Marilyn Monroe wasn’t the first women to use her beauty as a weapon to entice males to the point of complete dominance. German actress Marlene Dietrich also seduces an older man in her film The Blue Angel (among other films) directed by Josef von Sternberg. In the film, a strict and authoritarian like teacher meets a seductive dancer by the name of Lola and doesn’t look back. He quits his job teaching and eventually becomes a circus clown for Lola’s cabaret. Like Marilyn Monroe’s characters, Lola has the ability to make any man satisfy her desires. I can only assume that Lola was an influence on Marilyn Monroe’s characters and her film career.

Marilyn Monroe’s character in Gentlemen Prefer Blondes also knows what she wants. She uses her sex appeal and suggestive nature to obtain what she wants from a rich man. Monroe’s character is engaged to a not so handsome guy. One can only assume she is in it for the money and in the end she marries the suitor. The man’s father disapproves of Marilyn Monroe and he believes that she just wants to get married for money. Monroe’s character states to her suitors father, "I don't want to marry your son for his money, I want to marry him for your money." I found this hard to believe and just as more evidence of Monroe’s cunning sexual persona.


I believe Marilyn Monroe’s characters to be ironic examples of women’s empowerment. Her characters seem to have an objective (whether conscious or subconscious) and carry them out to her benefit. Many viewers just assume that Monroe just plays the role of a dumb blonde, but she is also the one that always comes out on top. The male protagonist in The Seven Year Itch states, “Everything happens for a reason.” Going on that statement, it can be rest assured that Monroe knows how to get what she wants. I wouldn’t necessarily call Marilyn Monroe’s characters feminists, but they do not accept the role of the dominated female (she is the dominator).

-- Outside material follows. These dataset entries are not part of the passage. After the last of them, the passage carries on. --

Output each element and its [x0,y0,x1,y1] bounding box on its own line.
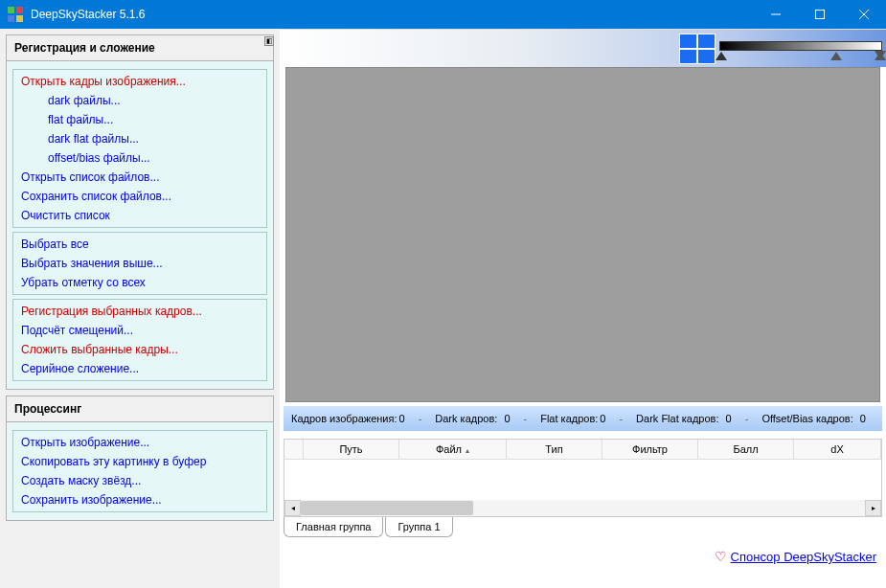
column-dx[interactable]: dX [794,440,881,459]
close-button[interactable] [842,0,886,29]
column-path[interactable]: Путь [304,440,399,459]
stack-selected-link[interactable]: Сложить выбранные кадры... [13,340,266,359]
window-title: DeepSkyStacker 5.1.6 [31,8,754,21]
open-file-list-link[interactable]: Открыть список файлов... [13,168,266,187]
maximize-button[interactable] [798,0,842,29]
titlebar: DeepSkyStacker 5.1.6 [0,0,886,29]
open-image-link[interactable]: Открыть изображение... [13,433,266,452]
select-above-link[interactable]: Выбрать значения выше... [13,254,266,273]
copy-to-clipboard-link[interactable]: Скопировать эту картинку в буфер [13,452,266,471]
scroll-handle-icon[interactable]: ◧ [264,36,274,46]
scrollbar-thumb[interactable] [301,501,473,515]
darkflat-frames-label: Dark Flat кадров: [636,413,718,424]
column-type[interactable]: Тип [507,440,602,459]
heart-icon: ♡ [715,549,727,564]
tab-group-1[interactable]: Группа 1 [385,517,452,537]
batch-stacking-link[interactable]: Серийное сложение... [13,359,266,378]
column-file[interactable]: Файл▴ [399,440,507,459]
flat-frames-label: Flat кадров: [540,413,598,424]
svg-rect-1 [16,7,23,13]
group-tabs: Главная группа Группа 1 [284,517,882,537]
separator: - [419,413,422,424]
separator: - [745,413,749,424]
dark-frames-value: 0 [504,413,510,424]
top-gradient-bar [280,29,886,67]
table-body[interactable] [284,460,881,500]
column-score[interactable]: Балл [698,440,794,459]
app-icon [8,7,23,22]
scroll-left-button[interactable]: ◂ [284,500,301,516]
flat-frames-value: 0 [600,413,605,424]
processing-panel: Процессинг Открыть изображение... Скопир… [6,396,274,521]
tab-main-group[interactable]: Главная группа [284,517,383,537]
register-selected-link[interactable]: Регистрация выбранных кадров... [13,302,266,321]
create-star-mask-link[interactable]: Создать маску звёзд... [13,471,266,490]
content-area: Кадров изображения:0 - Dark кадров: 0 - … [280,29,886,588]
open-flat-files-link[interactable]: flat файлы... [13,110,266,129]
svg-rect-3 [16,15,23,22]
sponsor-bar: ♡Спонсор DeepSkyStacker [280,537,886,568]
svg-rect-2 [8,15,14,22]
file-table: Путь Файл▴ Тип Фильтр Балл dX ◂ ▸ [284,439,882,517]
open-image-frames-link[interactable]: Открыть кадры изображения... [13,72,266,91]
processing-panel-header: Процессинг [7,396,273,422]
registration-panel: Регистрация и сложение Открыть кадры изо… [6,34,274,390]
image-frames-label: Кадров изображения: [291,413,398,424]
unselect-all-link[interactable]: Убрать отметку со всех [13,273,266,292]
open-dark-flat-files-link[interactable]: dark flat файлы... [13,129,266,148]
four-panel-icon[interactable] [679,34,716,64]
select-all-link[interactable]: Выбрать все [13,235,266,254]
sort-up-icon: ▴ [466,446,469,455]
stats-bar: Кадров изображения:0 - Dark кадров: 0 - … [284,406,882,431]
separator: - [524,413,528,424]
sponsor-link[interactable]: Спонсор DeepSkyStacker [731,550,876,564]
dark-frames-label: Dark кадров: [435,413,497,424]
scroll-right-button[interactable]: ▸ [865,500,881,516]
sidebar: ◧ Регистрация и сложение Открыть кадры и… [0,29,280,588]
save-image-link[interactable]: Сохранить изображение... [13,490,266,509]
svg-rect-0 [8,7,14,13]
open-dark-files-link[interactable]: dark файлы... [13,91,266,110]
image-frames-value: 0 [399,413,405,424]
offsetbias-frames-label: Offset/Bias кадров: [761,413,852,424]
compute-offsets-link[interactable]: Подсчёт смещений... [13,321,266,340]
horizontal-scrollbar[interactable]: ◂ ▸ [284,500,881,516]
gamma-slider[interactable] [719,37,882,60]
column-checkbox[interactable] [284,440,304,459]
darkflat-frames-value: 0 [726,413,732,424]
save-file-list-link[interactable]: Сохранить список файлов... [13,187,266,206]
svg-rect-5 [816,11,825,19]
clear-list-link[interactable]: Очистить список [13,206,266,225]
image-preview[interactable] [285,67,880,402]
minimize-button[interactable] [754,0,798,29]
offsetbias-frames-value: 0 [860,413,866,424]
column-filter[interactable]: Фильтр [602,440,698,459]
registration-panel-header: Регистрация и сложение [7,35,273,61]
open-offset-bias-files-link[interactable]: offset/bias файлы... [13,148,266,168]
separator: - [619,413,623,424]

The female stars of previous Fox studio films were somewhat different from the roles that Marilyn Monroe played. The film In Old Chicago features the aggressive female played by Alice Faye. She supports herself and is the master of her own destiny. Only a criminally minded Irish American can tame her and turn her into a loving lady. Marilyn Monroe, on the other hand, gives the impression that she is a sweet and innocent girl. In the end, Monroe’s characters always end up dominating the males.


The character of Laura (played by Gene Tierney) in the film Laura (directed by Otto Preminger) is sort of a ghost of intrigue. Thought to be dead at first, Laura reappears and has three men fall in love with her. Three men try to obtain Laura due to their love and infatuation with her. Her alluring power is almost as strong as Marilyn Monroe‘s, but Laura doesn’t need to be sexually suggestive in her way. One of the men even falls in love with Laura while thinking that she’s dead. Laura’s powers are almost supernatural.

There is no doubt that there is more that meets the eye in regards to the character played by Marilyn Monroe. Her success just didn’t appear from her good looks. Monroe’s characters obtained what they wanted anytime they wanted. Marilyn Monroe was an unconventional symbol of female empowerment and success.


-Ty E

1 comment:

jervaise brooke hamster said...

Marilyn Monroe (and all others of her ilk) was only popular because hard-core pornography was not freely available at that time. Sorry if i sound cynical, i`m just being truthful again.